A 62-year-old man is evaluated for an asymptomatic nodule on his shoulder that has been present for more than 1 year. Skin findings are shown.
Which of the following is the most likely diagnosis?
A. Basal cell carcinoma
B. Pyogenic granuloma
C. Seborrheic keratosis
D. Squamous cell carcinoma
Answer and Critique
The correct answer is A) Basal cell carcinoma. Basal cell carcinoma (BCC) typically presents as a pearly, pink papule or nodule with telangiectatic vessels. As BCC grows, the central area often ulcerates, resulting in its characteristic rolled edge. Flecks of melanin pigment are commonly present. A biopsy is necessary, as amelanotic melanoma may have a similar appearance. Common biopsy techniques include shave or punch. Most nodular BCCs are treated with excision, whereas ill-defined lesions, high-risk histologic types, and tumors on the face and hands are treated with Mohs micrographic surgery. Selected superficial lesions can be treated with curettage, imiquimod, cryotherapy, or excision.
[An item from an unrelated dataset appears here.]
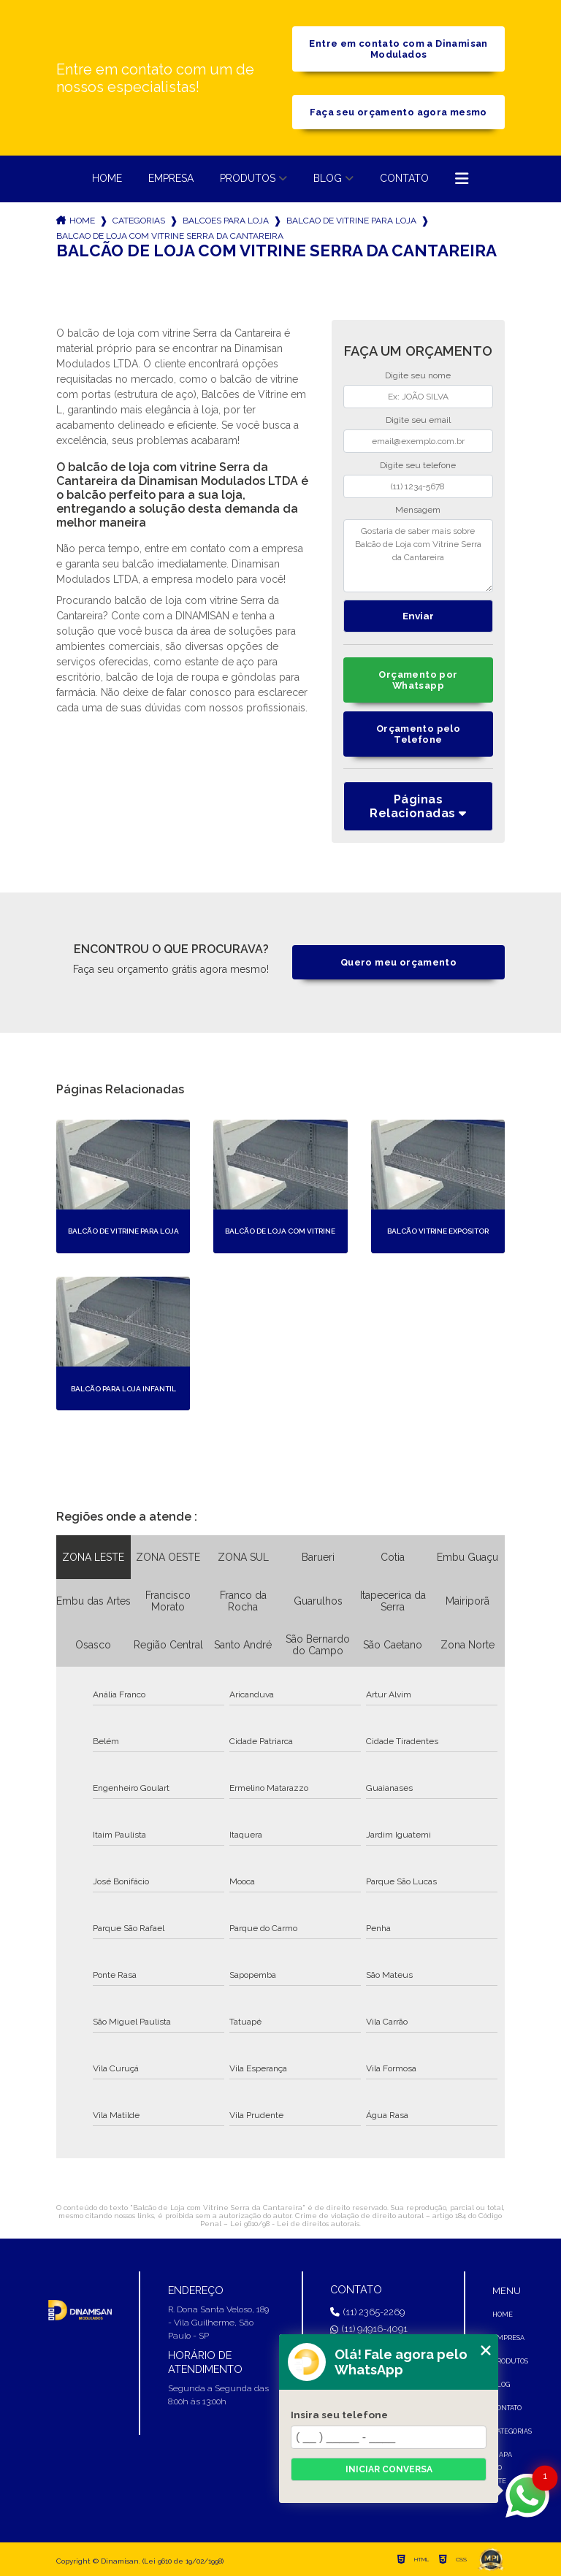 This screenshot has height=2576, width=561. Describe the element at coordinates (418, 420) in the screenshot. I see `Digite seu email` at that location.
Pyogenic granulomas are typically bright red and friable, are commonly crusted, and develop over a few days to weeks. Removal is necessary only if the lesion is cosmetically unacceptable, painful, causes unwanted bleeding, or is otherwise bothersome.
Seborrheic keratosis is a painless, nonmalignant growth appearing as a waxy, brownish patch or plaque. Seborrheic keratoses lack a pearly appearance and typically exhibit horn cysts (epidermal cysts filled with keratin) on the surface that can best be visualized with a magnifying lens. Treatment is necessary only if lesions are symptomatic or interfere with function.
Squamous cell carcinomas are rapidly growing, hyperkeratotic, ulcerated macules, papules, or nodules that commonly appear on the scalp, neck, and pinnae. A shave or punch biopsy is used to confirm the diagnosis of suspicious lesions.
- Basal cell carcinomas present as pink, pearly nodules with telangiectases and, commonly, flecks of melanin pigment.